Mes récits commençaient alors à prendre du poids, je retrouvais l’appétit d’écrire, en qualité. Je retrouvais l’envie aussi, du toucher, de la musicalité. Mes mots ne me prenaient plus la tête, ils couraient tous les matins sur le papier, légers et insouciants, tant l’exercice leur faisait le plus grand bien.
Cela fait deux jours que j’ai arrêté le traitement de texte, j’ai repris un carnet tout neuf et mon vieux stylo, puis on est allé se promener au grand air, cueillir les premières idées printanières. Et je peux vous dire que depuis l’on se porte bien, mon écriture et moi.
4 mai 2011 - 12:21
N’en connaissant que très peu la prophylaxie, je m’entourais d’une montagne de documents que je compulsais avec avidité.
Parvenu au bout de mes milliers de pages j’acquis une connaissance détaillée, affinée même, de ce que l’on nommait « le style ».
En fin chirurgien, je disséquais patiemment chacun de mes textes pour compléter là, alléger ici, remplacer un mot par un autre, fignolant chaque phrase pour la ciseler au mieux. Je jonglais avec la ponctuation, mon stylo dansait sans complaisance sur les feuilles noircies d’une écriture régulière, presque scolaire.

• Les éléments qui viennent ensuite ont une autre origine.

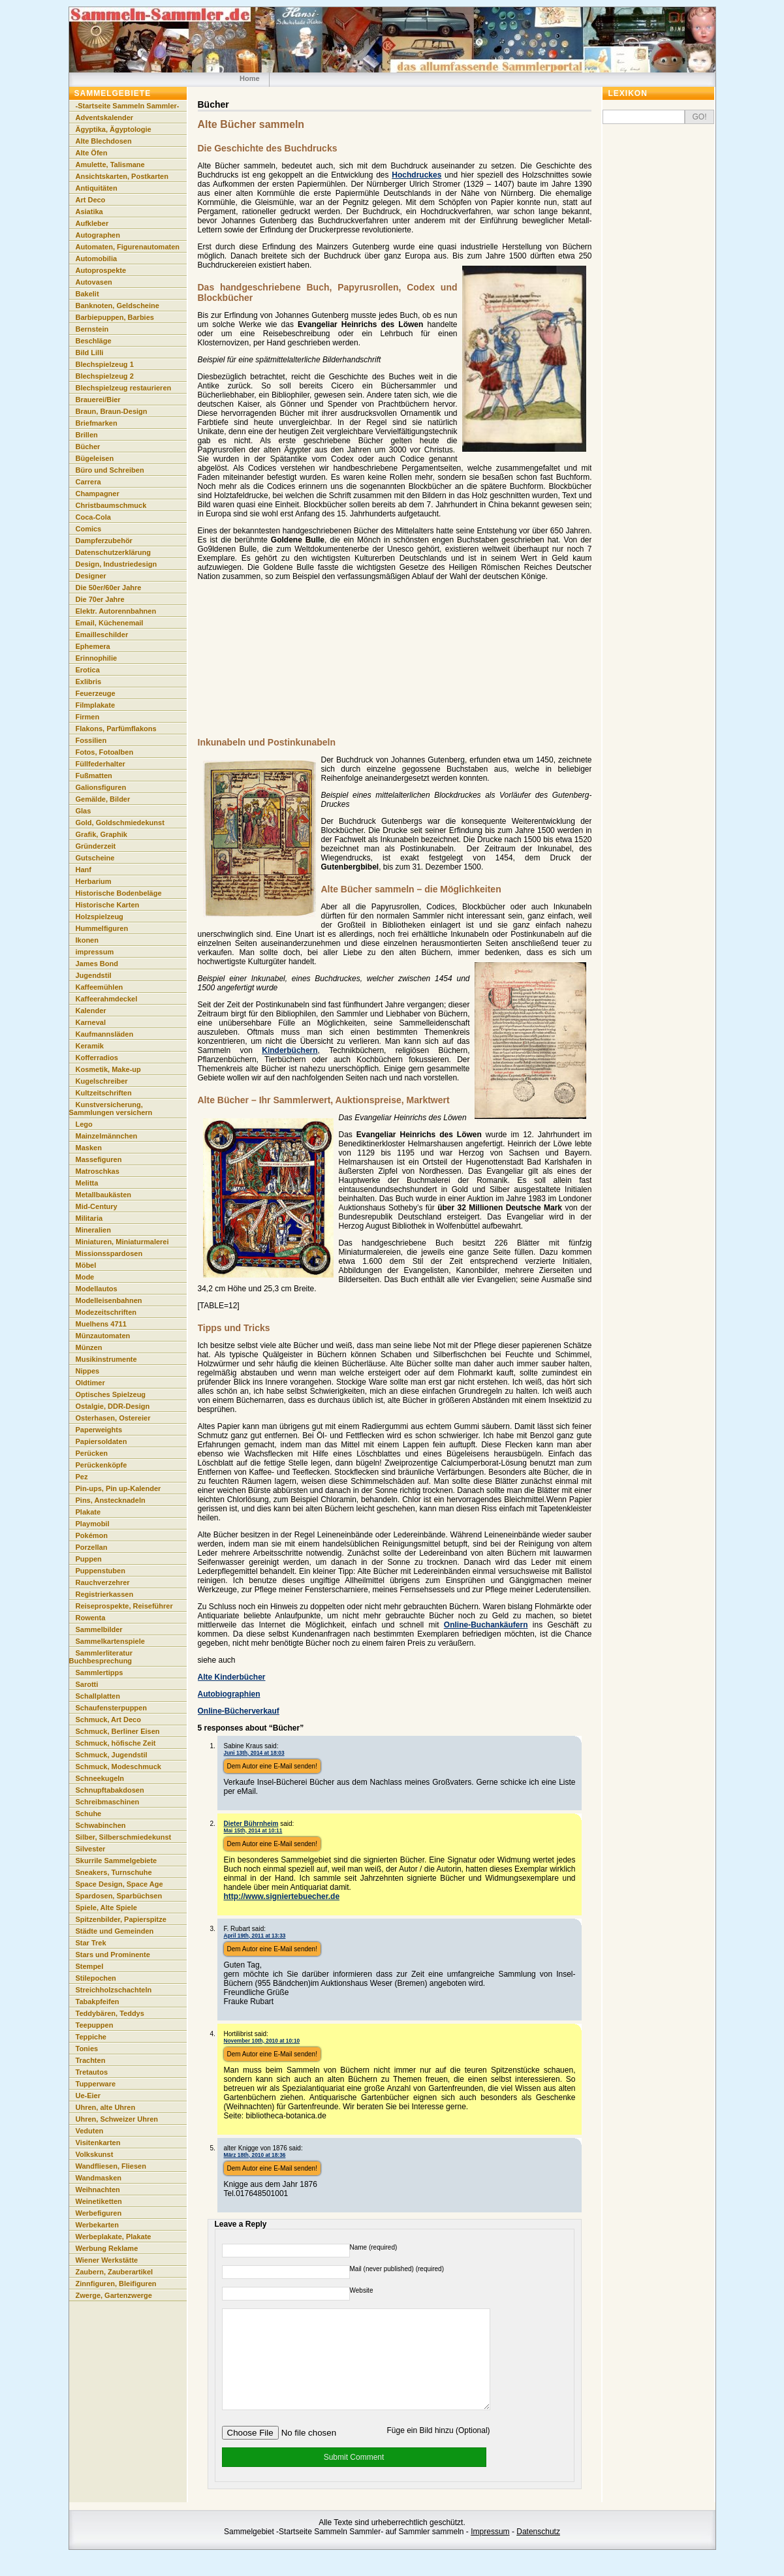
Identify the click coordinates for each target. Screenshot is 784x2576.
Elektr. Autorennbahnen (116, 611)
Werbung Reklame (107, 2248)
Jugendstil (94, 975)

Lorsque je terminais cette opération, j’enlevais ma blouse blanche.
Je m’installais confortablement dans mon vieux fauteuil, fidèle compagnon de mes lectures pour vérifier le résultat de mon remède et m’endormais sans terminer.
J’avais trop bien soigné mon style, j’avais oublié d’en laisser le sel, la spontanéité.
10 juin 2011 - 16:47
Cela faisait des années que j’écrivais comme un malade.
Alors j’ai enfilé une blouse blanche et j’ai commencé par soigner mon style. Puis je finis par abandonner ce désir.
Depuis tant d’années sans style, mes ordonnances de médecins de ville ne pouvaient changer sous prétexte que je me retrouvais à l’hôpital.
La grande majorité de mes mots était absente du dictionnaire de la langue française et celui médical ne m’était d’aucun secours.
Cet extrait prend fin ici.